[Stored data]

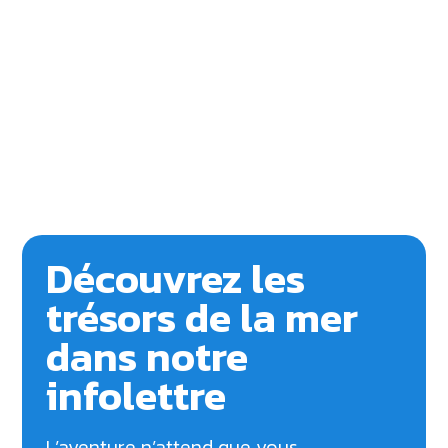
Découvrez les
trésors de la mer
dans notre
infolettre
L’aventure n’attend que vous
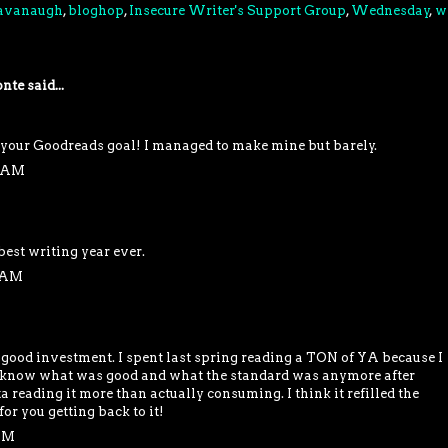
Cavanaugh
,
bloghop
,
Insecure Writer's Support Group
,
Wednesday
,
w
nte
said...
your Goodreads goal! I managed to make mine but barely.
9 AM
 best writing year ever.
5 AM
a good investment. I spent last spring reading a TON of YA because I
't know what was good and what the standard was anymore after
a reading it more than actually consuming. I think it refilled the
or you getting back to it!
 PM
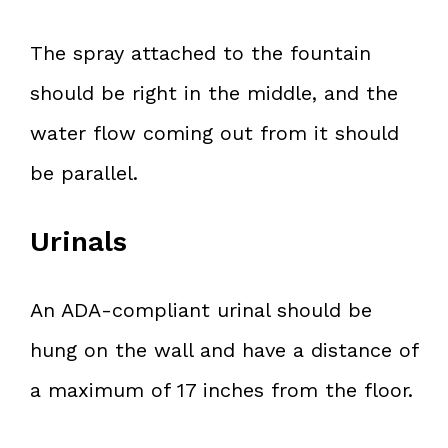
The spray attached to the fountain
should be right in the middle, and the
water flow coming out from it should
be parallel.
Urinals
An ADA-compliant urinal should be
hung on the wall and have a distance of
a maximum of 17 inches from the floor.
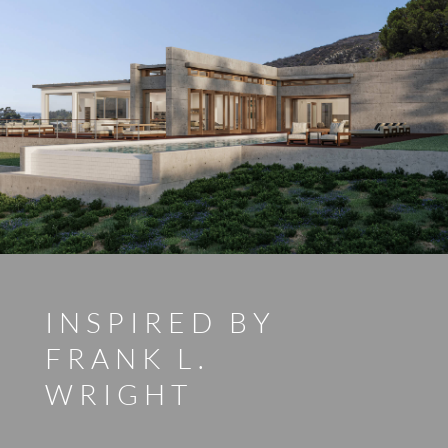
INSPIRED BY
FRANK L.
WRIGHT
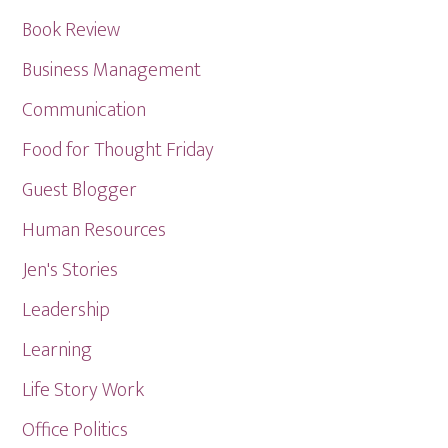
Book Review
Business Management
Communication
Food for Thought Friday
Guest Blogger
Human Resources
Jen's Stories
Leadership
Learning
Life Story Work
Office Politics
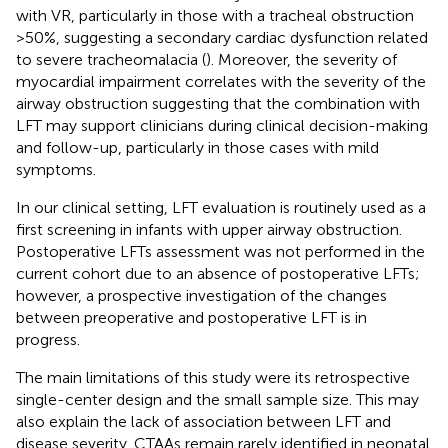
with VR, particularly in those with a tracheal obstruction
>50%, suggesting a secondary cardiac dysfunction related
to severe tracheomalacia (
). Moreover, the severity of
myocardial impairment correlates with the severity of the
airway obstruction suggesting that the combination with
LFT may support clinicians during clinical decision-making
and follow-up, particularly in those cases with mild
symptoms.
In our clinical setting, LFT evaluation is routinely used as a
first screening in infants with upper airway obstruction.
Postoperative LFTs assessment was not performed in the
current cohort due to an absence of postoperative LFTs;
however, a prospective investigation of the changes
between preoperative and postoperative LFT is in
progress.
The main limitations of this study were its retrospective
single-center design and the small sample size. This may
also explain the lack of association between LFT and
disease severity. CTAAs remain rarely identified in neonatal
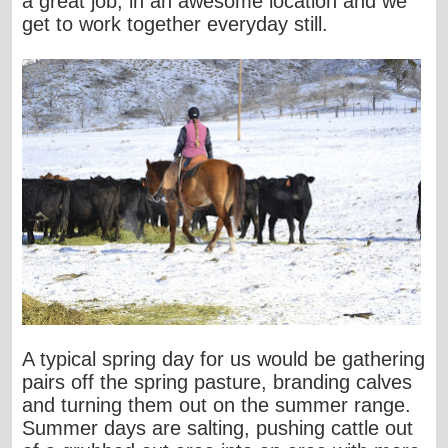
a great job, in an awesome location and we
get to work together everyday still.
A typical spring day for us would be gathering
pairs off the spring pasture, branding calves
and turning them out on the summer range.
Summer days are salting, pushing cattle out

==

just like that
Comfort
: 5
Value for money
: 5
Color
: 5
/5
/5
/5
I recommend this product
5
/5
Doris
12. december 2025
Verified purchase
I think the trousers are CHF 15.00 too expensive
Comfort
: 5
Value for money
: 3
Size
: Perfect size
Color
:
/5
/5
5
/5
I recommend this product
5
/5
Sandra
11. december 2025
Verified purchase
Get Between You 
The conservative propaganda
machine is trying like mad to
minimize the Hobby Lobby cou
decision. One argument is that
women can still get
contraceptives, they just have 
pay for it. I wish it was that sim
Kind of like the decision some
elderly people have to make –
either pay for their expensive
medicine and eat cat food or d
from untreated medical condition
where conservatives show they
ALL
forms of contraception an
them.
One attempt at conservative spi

...

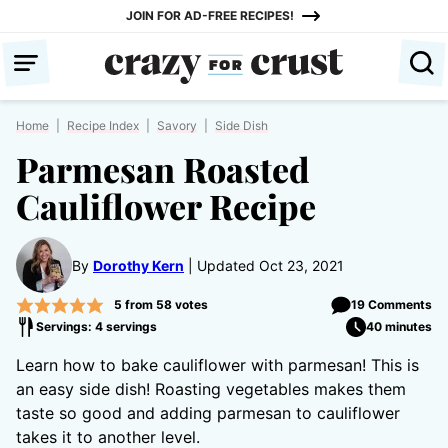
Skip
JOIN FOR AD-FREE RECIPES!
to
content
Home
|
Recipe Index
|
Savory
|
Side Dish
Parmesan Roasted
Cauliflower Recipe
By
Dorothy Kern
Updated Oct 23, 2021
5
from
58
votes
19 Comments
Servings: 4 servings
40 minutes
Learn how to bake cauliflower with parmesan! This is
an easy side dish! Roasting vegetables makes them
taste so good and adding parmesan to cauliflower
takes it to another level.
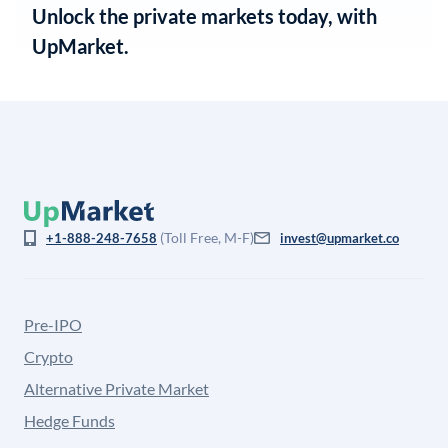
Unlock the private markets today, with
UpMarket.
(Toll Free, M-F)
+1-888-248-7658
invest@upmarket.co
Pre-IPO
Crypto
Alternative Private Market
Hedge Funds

▶ **Try it**: How many lines of the entries hold the word "like"? Respond with the number alone.

▶ **Your response**: 3